Mesnevi

İstanbul’un göbeğinde 20 yıldır görev yapan bir devlet memuru arkadaşım, şimdi Topkapı Sarayı’nı gezmediğini söylediğinde şaşırıp kalmıştım. Benzeri formdaki öbür bir garipliğe bakın ki, dünyanın dört bir tarafından gelen beşerler tarafından ziyarete edilen Mevlana müzesine girmek nasip olmamış Konyalı hemşerilerim var. Bu minvalde, memleketimizde Hz. Mevlana’nın Mesnevi’sinden bihaber olan insanlarımız pek çok. Nitekim de insanoğlu, burnunun tabanındaki hoşlukların değerini bilmiyor.

Mesnevi ile olan gecikmiş tanışmama vesile olan akrabamın tespiti çok güzeldi: “Mesnevi ayna üzeredir: kimi için dini ve tasavvufi bir başyapıttır, kimi için hümanisttik bir yapıttır, kimi için erotik bir kitaptır, kimi için de şirk ve küfür içeren ziyanlı bir yayındır.
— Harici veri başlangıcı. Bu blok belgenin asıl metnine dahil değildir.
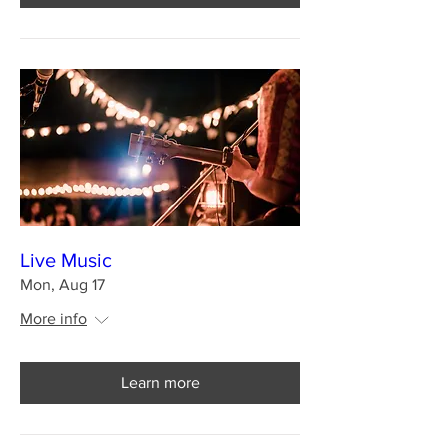
Live Music
Mon, Aug 17
More info
Learn more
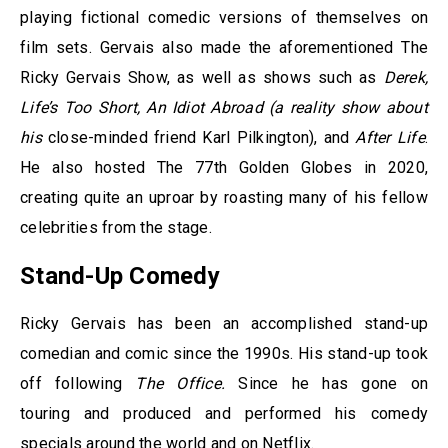
playing fictional comedic versions of themselves on
film sets. Gervais also made the aforementioned The
Ricky Gervais Show, as well as shows such as
Derek,
Life’s Too Short, An Idiot Abroad (a reality show about
his
close-minded friend Karl Pilkington), and
After Life
.
He also hosted The 77th Golden Globes in 2020,
creating quite an uproar by roasting many of his fellow
celebrities from the stage.
Stand-Up Comedy
Ricky Gervais has been an accomplished stand-up
comedian and comic since the 1990s. His stand-up took
off following
The Office.
Since he has gone on
touring and produced and performed his comedy
specials around the world and on Netflix.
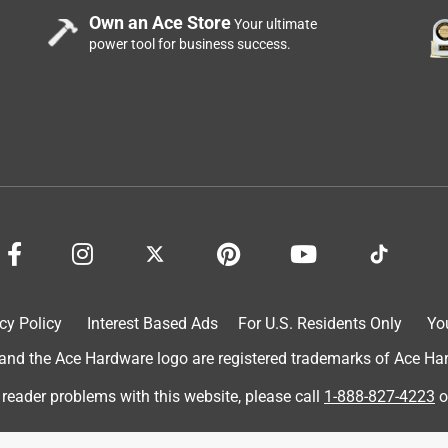
Own an Ace Store
Your ultimate
power tool for business success.
cy Policy
Interest Based Ads
For U.S. Residents Only
Yo
d the Ace Hardware logo are registered trademarks of Ace Hardw
 reader problems with this website, please call
1-888-827-4223
o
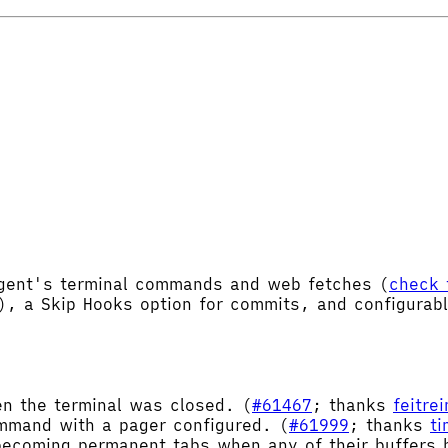
Agent's terminal commands and web fetches (
check 
), a Skip Hooks option for commits, and configurab
en the terminal was closed. (
#61467
; thanks
feitre
mand with a pager configured. (
#61999
; thanks
t
ecoming permanent tabs when any of their buffers h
Doğrusu, senin içinde ne varsa, var olanın yansıması senin gördüğündür”.

O gün bu gündür, anladım ki insan insanın aynasıdır ve “senin ne söylediğin değil, karşındakinin ne anladığı önemlidir!”. Bu nedenle, karşımdaki “doktor beyefendi, siz bana şunu demiştiniz/bunu kastetmiştiniz…” dediğinde, mümkün mertebe savunmaya geçmem. Karşımdaki kişi her ne anladı ise ona hürmet ederim. Çünkü bilirim ki, benim söylediğim fikirlerden daha kıymetli olan, karşı tarafın algıladığı ve anladığı fikirlerdir.